# WHAT IS EXPECTED
Word for word, repeat the lines of the records from the first line up to and including the line that contains "произошел несчастный случай, в", passing over any pictures.
DATA UNDER STUDY: Begin
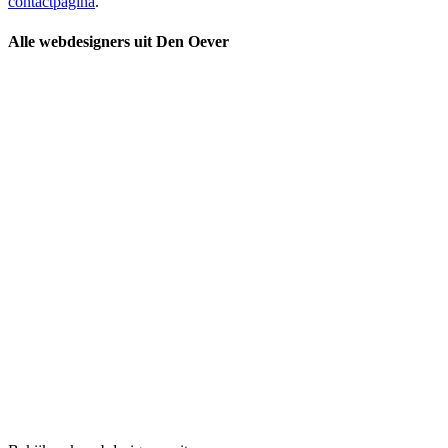
contactpagina
.
Alle webdesigners uit Den Oever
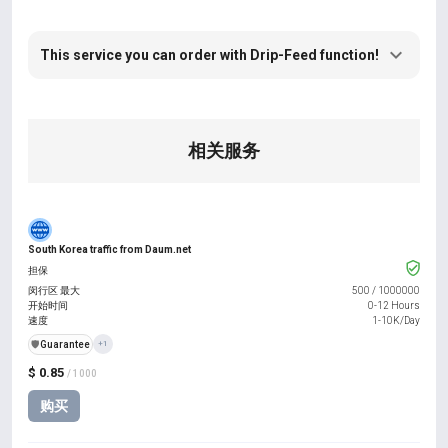
This service you can order with Drip-Feed function!
相关服务
South Korea traffic from Daum.net
担保
闵行区 最大
500
/
1000000
开始时间
0-12 Hours
速度
1-10K/Day
️🛡️
Guarantee
+1
$ 0.85
/ 1000
购买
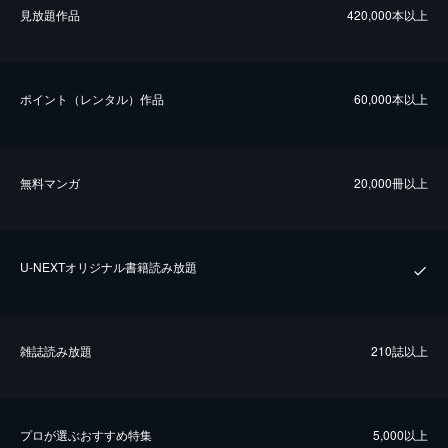
⾒放題作品
420,000本以上
ポイント（レンタル）作品
60,000本以上
無料マンガ
20,000冊以上
U-NEXTオリジナル書籍読み放題
雑誌読み放題
210誌以上
プロが選ぶおすすめ特集
5,000以上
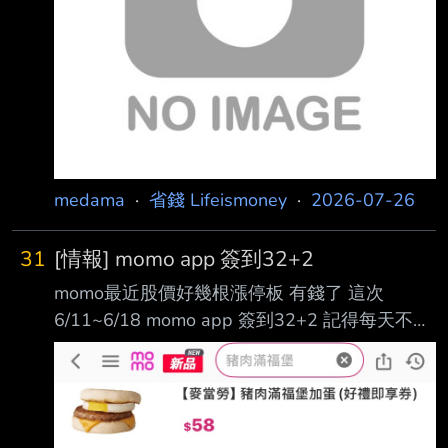
medama
·
省錢 Lifeismoney
·
2026-07-26
31
[情報] momo app 簽到32+2
momo最近股價好幾根漲停板 有錢了 這次
6/11~6/18 momo app 簽到32+2 記得每天不要
忘記簽到啊 --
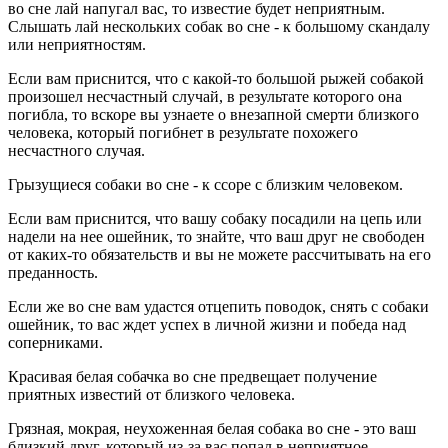
во сне лай напугал вас, то известие будет неприятным.
Слышать лай нескольких собак во сне - к большому скандалу
или неприятностям.
Если вам приснится, что с какой-то большой рыжей собакой
произошел несчастный случай, в результате которого она
погибла, то вскоре вы узнаете о внезапной смерти близкого
человека, который погибнет в результате похожего
несчастного случая.
Грызущиеся собаки во сне - к ссоре с близким человеком.
Если вам приснится, что вашу собаку посадили на цепь или
надели на нее ошейник, то знайте, что ваш друг не свободен
от каких-то обязательств и вы не можете рассчитывать на его
преданность.
Если же во сне вам удастся отцепить поводок, снять с собаки
ошейник, то вас ждет успех в личной жизни и победа над
соперниками.
Красивая белая собачка во сне предвещает получение
приятных известий от близкого человека.
Грязная, мокрая, неухоженная белая собака во сне - это ваш
близкий друг, который из-за вас попал в неприятное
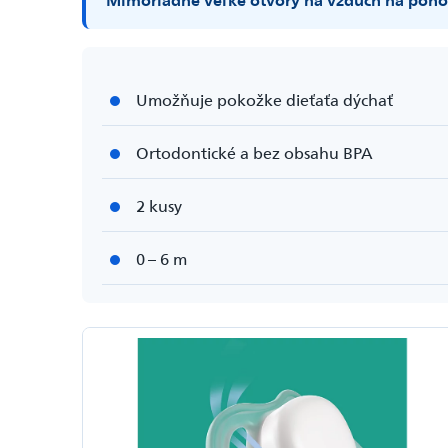
Umožňuje pokožke dieťaťa dýchať
Ortodontické a bez obsahu BPA
2 kusy
0 – 6 m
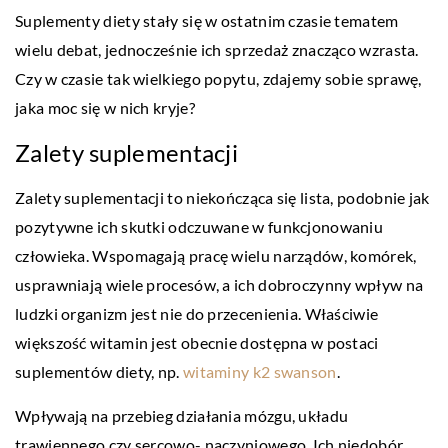
Suplementy diety stały się w ostatnim czasie tematem
wielu debat, jednocześnie ich sprzedaż znacząco wzrasta.
Czy w czasie tak wielkiego popytu, zdajemy sobie sprawę,
jaka moc się w nich kryje?
Zalety suplementacji
Zalety suplementacji to niekończąca się lista, podobnie jak
pozytywne ich skutki odczuwane w funkcjonowaniu
człowieka. Wspomagają pracę wielu narządów, komórek,
usprawniają wiele procesów, a ich dobroczynny wpływ na
ludzki organizm jest nie do przecenienia. Właściwie
większość witamin jest obecnie dostępna w postaci
suplementów diety, np.
witaminy k2 swanson
.
Wpływają na przebieg działania mózgu, układu
trawiennego czy sercowo- naczyniowego. Ich niedobór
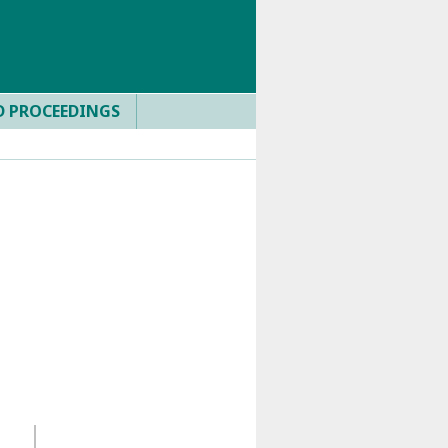
D PROCEEDINGS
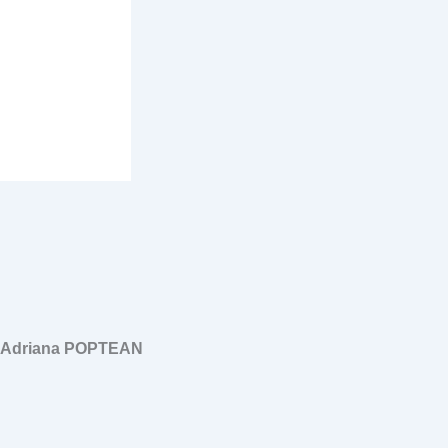
, Adriana POPTEAN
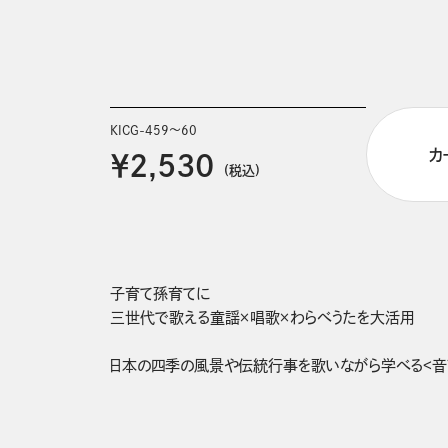
KICG-459～60
カ
￥2,530
(税込)
子育て孫育てに

三世代で歌える童謡×唱歌×わらべうたを大活用

日本の四季の風景や伝統行事を歌いながら学べる<音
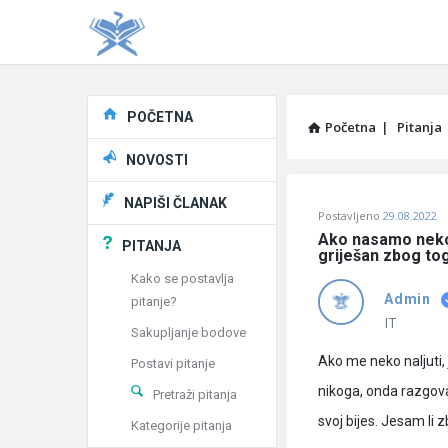
Explore
POČETNA
Početna
|
Pitanja
NOVOSTI
Pitaj
NAPIŠI ČLANAK
Postavljeno
29.08.2022
Učene
Ako nasamo nekog
PITANJA
griješan zbog to
®
Kako se postavlja
Admin
pitanje?
Latest
IT
Sakupljanje bodove
Pitanja
Ako me neko naljuti
Postavi pitanje
nikoga, onda razgova
Pretraži pitanja
svoj bijes. Jesam li 
Kategorije pitanja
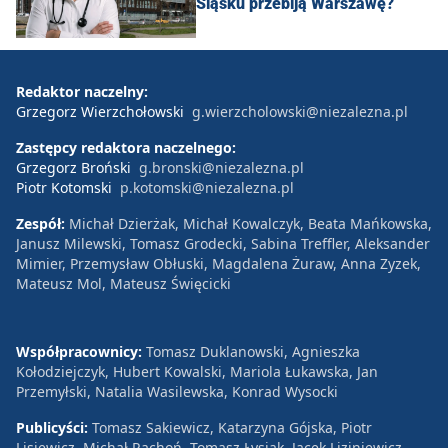
Śląsku przebiją Warszawę?
Redaktor naczelny:
Grzegorz Wierzchołowski
g.wierzcholowski@niezalezna.pl
Zastępcy redaktora naczelnego:
Grzegorz Broński
g.bronski@niezalezna.pl
Piotr Kotomski
p.kotomski@niezalezna.pl
Zespół:
Michał Dzierżak, Michał Kowalczyk, Beata Mańkowska,
Janusz Milewski, Tomasz Grodecki, Sabina Treffler, Aleksander
Mimier, Przemysław Obłuski, Magdalena Żuraw, Anna Zyzek,
Mateusz Mol, Mateusz Święcicki
Współpracownicy:
Tomasz Duklanowski, Agnieszka
Kołodziejczyk, Hubert Kowalski, Mariola Łukawska, Jan
Przemyłski, Natalia Wasilewska, Konrad Wysocki
Publicyści:
Tomasz Sakiewicz, Katarzyna Gójska, Piotr
Lisiewicz, Michał Rachoń, Tomasz Łysiak, Jacek Liziniewicz,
DATA UNDER STUDY: End
# ANSWER SECTION
contactpagina
.
Alle webdesigners uit Den Oever
This service you can order with Drip-Feed function!
相关服务
South Korea traffic from Daum.net
担保
闵行区 最大
500
/
1000000
开始时间
0-12 Hours
速度
1-10K/Day
️🛡️
Guarantee
+1
$ 0.85
/ 1000
购买
⾒放題作品
420,000本以上
ポイント（レンタル）作品
60,000本以上
無料マンガ
20,000冊以上
U-NEXTオリジナル書籍読み放題
雑誌読み放題
210誌以上
プロが選ぶおすすめ特集
5,000以上
medama
·
省錢 Lifeismoney
·
2026-07-26
31
[情報] momo app 簽到32+2
momo最近股價好幾根漲停板 有錢了 這次
6/11~6/18 momo app 簽到32+2 記得每天不要
忘記簽到啊 --
во сне лай напугал вас, то известие будет неприятным.
Слышать лай нескольких собак во сне - к большому скандалу
или неприятностям.
Если вам приснится, что с какой-то большой рыжей собакой
произошел несчастный случай, в результате которого она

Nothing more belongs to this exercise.